INSTRUCTIONS TO FOLLOW: For every line in the records below that holds "Molfix", make a copy.

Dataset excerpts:

+++

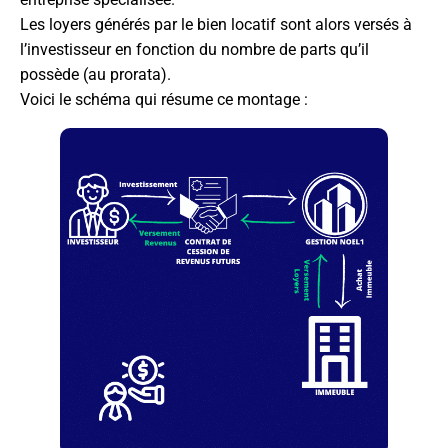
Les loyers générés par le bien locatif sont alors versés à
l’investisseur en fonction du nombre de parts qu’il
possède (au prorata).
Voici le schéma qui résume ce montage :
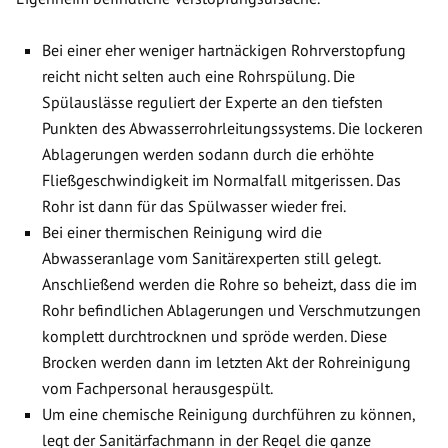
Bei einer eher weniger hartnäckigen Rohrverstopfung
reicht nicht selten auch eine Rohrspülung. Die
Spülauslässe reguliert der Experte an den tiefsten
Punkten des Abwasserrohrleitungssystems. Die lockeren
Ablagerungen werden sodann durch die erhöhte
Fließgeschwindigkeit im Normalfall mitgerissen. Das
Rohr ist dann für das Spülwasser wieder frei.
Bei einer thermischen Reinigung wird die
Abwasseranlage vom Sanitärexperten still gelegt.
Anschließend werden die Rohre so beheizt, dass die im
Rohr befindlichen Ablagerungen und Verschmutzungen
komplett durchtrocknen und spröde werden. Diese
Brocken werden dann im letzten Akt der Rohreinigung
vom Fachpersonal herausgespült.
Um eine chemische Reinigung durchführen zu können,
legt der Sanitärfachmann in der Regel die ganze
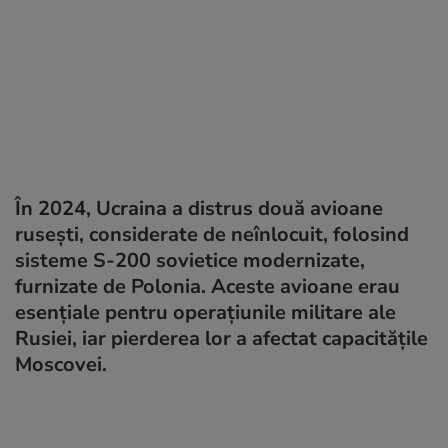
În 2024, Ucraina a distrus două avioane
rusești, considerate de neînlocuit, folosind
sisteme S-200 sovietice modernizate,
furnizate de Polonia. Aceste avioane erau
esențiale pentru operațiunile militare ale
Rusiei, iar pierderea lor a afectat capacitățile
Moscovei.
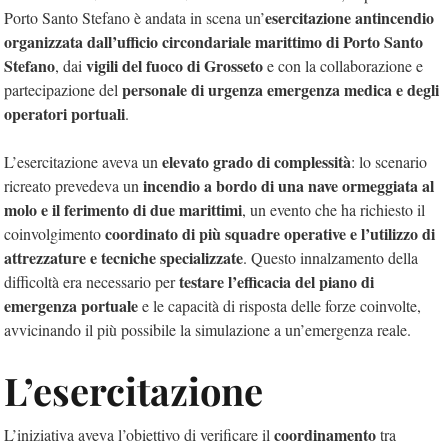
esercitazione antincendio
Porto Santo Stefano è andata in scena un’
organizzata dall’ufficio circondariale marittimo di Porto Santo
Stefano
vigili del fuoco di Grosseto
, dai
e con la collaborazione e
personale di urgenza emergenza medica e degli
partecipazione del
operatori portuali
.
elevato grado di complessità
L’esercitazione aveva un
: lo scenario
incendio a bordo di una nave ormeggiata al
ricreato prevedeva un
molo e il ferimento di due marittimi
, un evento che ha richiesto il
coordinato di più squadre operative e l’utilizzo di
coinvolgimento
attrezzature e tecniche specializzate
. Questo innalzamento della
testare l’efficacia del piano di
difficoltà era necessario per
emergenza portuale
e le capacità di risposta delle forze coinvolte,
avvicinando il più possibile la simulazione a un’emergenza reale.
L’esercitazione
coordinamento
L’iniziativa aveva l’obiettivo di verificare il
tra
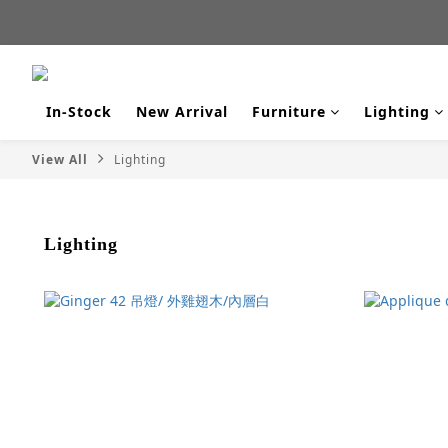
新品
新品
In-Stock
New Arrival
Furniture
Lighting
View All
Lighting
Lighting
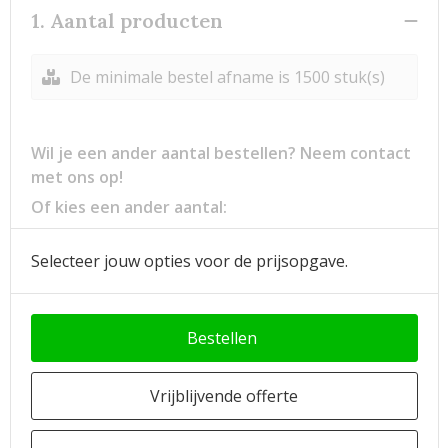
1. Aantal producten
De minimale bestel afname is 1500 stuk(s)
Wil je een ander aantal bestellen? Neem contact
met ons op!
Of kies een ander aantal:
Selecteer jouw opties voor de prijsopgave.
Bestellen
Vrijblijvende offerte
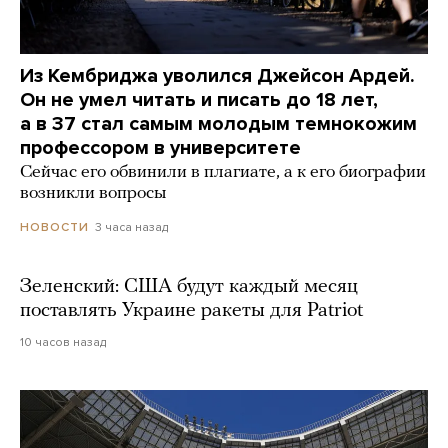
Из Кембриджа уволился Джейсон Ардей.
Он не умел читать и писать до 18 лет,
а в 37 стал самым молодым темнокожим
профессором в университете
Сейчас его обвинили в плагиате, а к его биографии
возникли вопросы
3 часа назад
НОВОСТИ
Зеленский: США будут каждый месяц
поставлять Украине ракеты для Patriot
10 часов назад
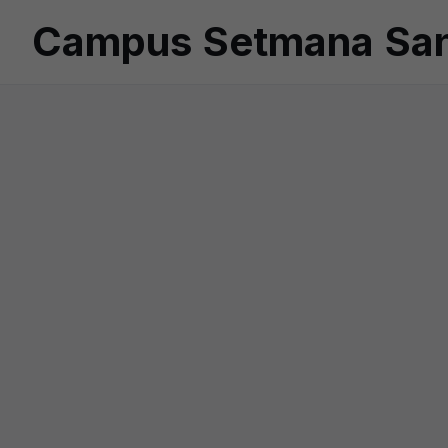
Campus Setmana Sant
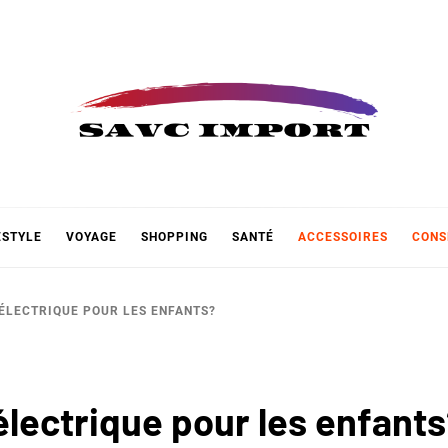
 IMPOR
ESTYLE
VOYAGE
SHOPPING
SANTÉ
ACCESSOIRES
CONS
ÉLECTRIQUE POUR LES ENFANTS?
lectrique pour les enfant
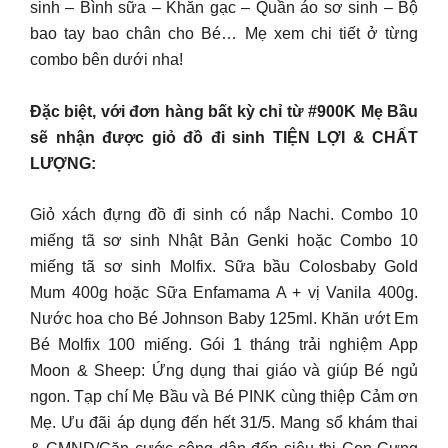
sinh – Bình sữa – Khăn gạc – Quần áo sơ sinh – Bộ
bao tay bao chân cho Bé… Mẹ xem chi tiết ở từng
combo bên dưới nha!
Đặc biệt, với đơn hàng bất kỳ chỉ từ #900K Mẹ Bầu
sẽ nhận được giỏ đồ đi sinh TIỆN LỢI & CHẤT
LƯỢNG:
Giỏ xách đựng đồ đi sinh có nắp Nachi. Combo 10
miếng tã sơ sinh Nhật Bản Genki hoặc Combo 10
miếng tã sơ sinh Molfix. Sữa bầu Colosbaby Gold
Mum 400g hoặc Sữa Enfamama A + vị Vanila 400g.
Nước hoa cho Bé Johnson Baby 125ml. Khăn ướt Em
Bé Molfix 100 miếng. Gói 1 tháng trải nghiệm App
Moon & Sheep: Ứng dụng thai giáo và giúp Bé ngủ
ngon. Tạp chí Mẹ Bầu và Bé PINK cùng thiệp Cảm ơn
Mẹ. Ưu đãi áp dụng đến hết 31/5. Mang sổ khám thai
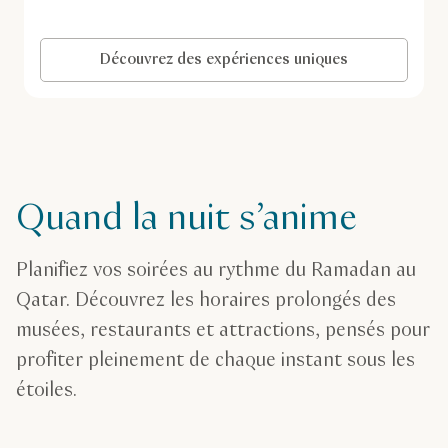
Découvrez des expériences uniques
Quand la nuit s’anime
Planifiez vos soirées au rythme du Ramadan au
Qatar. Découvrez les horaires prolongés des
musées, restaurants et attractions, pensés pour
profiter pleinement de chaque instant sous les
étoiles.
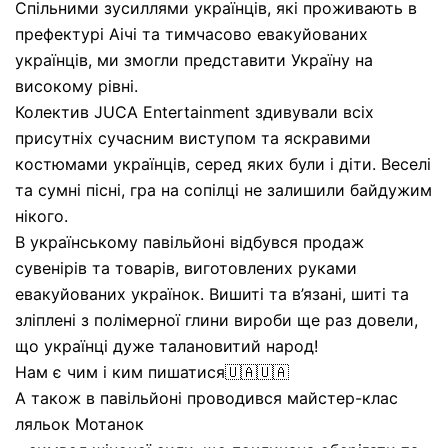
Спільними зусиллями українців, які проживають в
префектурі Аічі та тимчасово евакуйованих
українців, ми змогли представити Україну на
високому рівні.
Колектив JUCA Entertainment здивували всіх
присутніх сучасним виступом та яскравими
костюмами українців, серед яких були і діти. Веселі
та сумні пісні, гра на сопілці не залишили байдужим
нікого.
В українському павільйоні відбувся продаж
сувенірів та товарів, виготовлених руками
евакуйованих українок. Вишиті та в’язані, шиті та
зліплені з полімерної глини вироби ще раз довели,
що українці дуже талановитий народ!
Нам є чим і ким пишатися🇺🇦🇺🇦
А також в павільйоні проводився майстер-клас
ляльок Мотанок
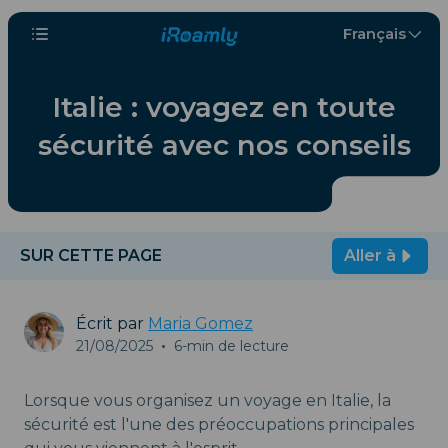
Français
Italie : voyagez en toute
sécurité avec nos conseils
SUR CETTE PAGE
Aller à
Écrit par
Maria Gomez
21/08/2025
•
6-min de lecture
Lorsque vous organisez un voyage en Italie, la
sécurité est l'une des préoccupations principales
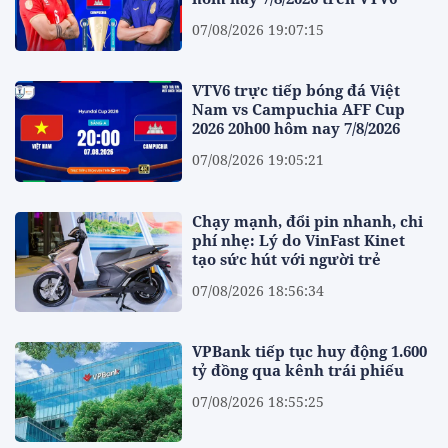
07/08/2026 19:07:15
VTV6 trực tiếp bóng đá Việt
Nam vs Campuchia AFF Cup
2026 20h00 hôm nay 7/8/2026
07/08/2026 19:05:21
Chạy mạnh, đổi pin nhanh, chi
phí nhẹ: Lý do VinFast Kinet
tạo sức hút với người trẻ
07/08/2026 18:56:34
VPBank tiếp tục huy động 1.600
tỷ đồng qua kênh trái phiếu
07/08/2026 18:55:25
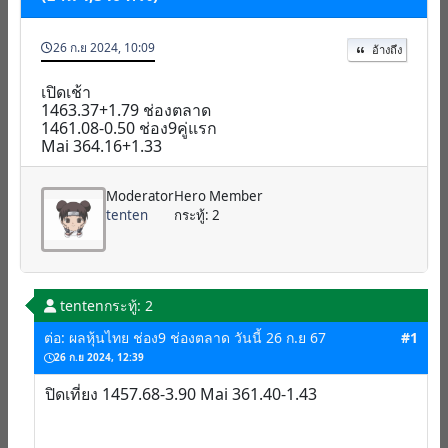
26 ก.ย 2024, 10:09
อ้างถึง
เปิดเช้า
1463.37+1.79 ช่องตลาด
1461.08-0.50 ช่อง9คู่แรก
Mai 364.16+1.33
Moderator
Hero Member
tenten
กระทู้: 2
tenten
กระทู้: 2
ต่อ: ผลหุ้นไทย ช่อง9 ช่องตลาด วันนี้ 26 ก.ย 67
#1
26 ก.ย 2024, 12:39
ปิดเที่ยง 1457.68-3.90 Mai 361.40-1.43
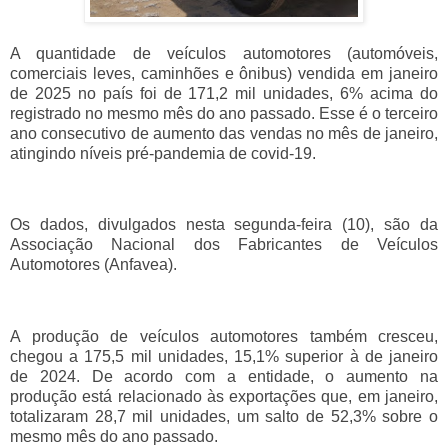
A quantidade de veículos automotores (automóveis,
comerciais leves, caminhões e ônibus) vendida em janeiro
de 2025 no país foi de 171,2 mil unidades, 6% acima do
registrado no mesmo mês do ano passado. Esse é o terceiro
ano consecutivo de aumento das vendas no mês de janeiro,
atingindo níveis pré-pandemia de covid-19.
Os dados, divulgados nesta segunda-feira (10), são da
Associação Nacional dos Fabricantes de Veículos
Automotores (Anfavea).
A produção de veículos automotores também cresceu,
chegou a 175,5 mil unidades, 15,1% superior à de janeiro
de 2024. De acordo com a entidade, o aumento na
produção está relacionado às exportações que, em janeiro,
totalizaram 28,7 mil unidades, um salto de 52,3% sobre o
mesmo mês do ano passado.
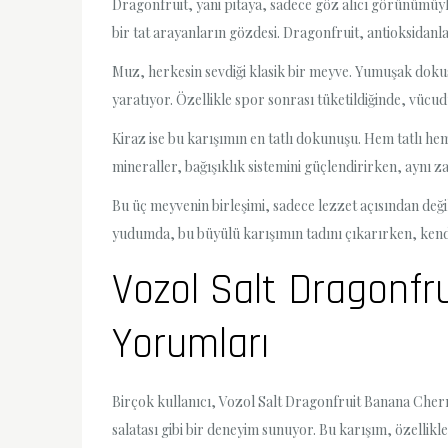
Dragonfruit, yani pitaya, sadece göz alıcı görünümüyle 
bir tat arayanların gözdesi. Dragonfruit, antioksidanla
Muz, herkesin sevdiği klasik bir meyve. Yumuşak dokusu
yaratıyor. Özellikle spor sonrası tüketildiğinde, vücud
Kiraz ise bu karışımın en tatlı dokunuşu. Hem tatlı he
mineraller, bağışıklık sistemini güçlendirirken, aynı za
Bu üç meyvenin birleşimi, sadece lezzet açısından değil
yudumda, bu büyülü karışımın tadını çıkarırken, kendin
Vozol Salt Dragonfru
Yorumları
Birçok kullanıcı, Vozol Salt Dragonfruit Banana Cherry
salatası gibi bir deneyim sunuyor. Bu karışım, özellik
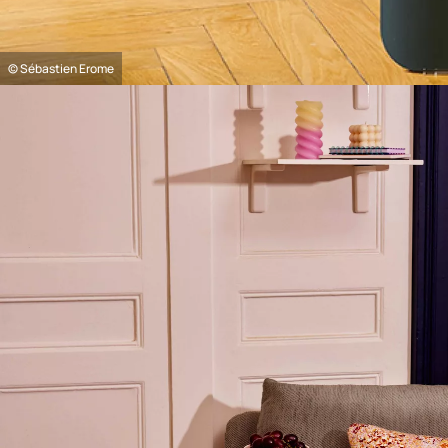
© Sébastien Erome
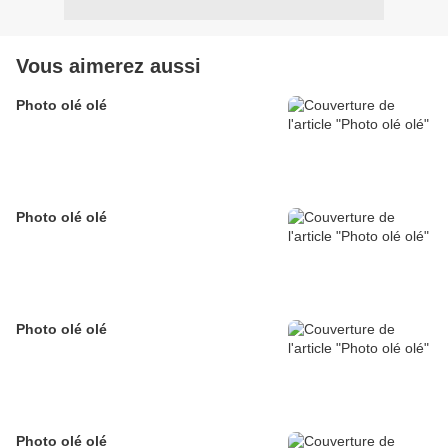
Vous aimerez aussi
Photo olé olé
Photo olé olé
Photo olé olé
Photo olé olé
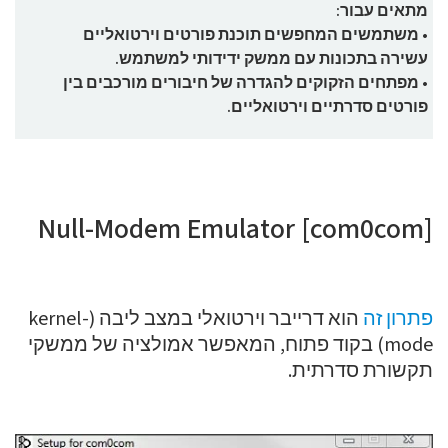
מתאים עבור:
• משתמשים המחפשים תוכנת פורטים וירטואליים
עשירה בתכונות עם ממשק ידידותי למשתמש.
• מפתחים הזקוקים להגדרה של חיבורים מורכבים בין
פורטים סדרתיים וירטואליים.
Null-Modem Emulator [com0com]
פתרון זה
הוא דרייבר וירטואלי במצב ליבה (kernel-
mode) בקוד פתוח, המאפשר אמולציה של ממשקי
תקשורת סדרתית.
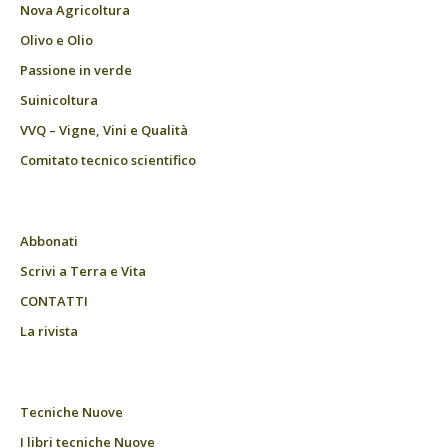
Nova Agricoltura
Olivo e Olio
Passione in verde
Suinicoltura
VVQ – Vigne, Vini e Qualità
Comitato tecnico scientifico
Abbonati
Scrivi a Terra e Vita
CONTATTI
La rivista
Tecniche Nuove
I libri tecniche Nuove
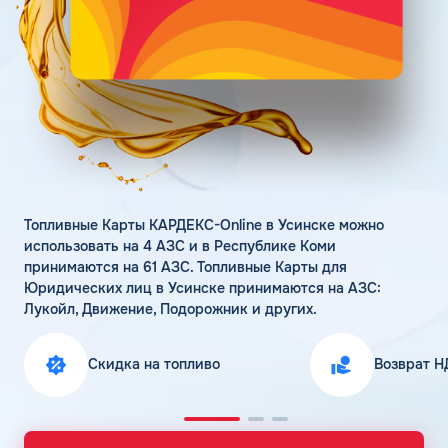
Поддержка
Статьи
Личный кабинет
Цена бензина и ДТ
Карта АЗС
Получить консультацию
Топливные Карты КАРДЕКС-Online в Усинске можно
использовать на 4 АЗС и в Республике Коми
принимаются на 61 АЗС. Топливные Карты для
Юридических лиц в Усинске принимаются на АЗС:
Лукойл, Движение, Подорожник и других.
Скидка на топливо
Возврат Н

+++

TASK RESPONSE:
miếng tã sơ sinh Molfix. Sữa bầu Colosbaby Gold
Bé Molfix 100 miếng. Gói 1 tháng trải nghiệm App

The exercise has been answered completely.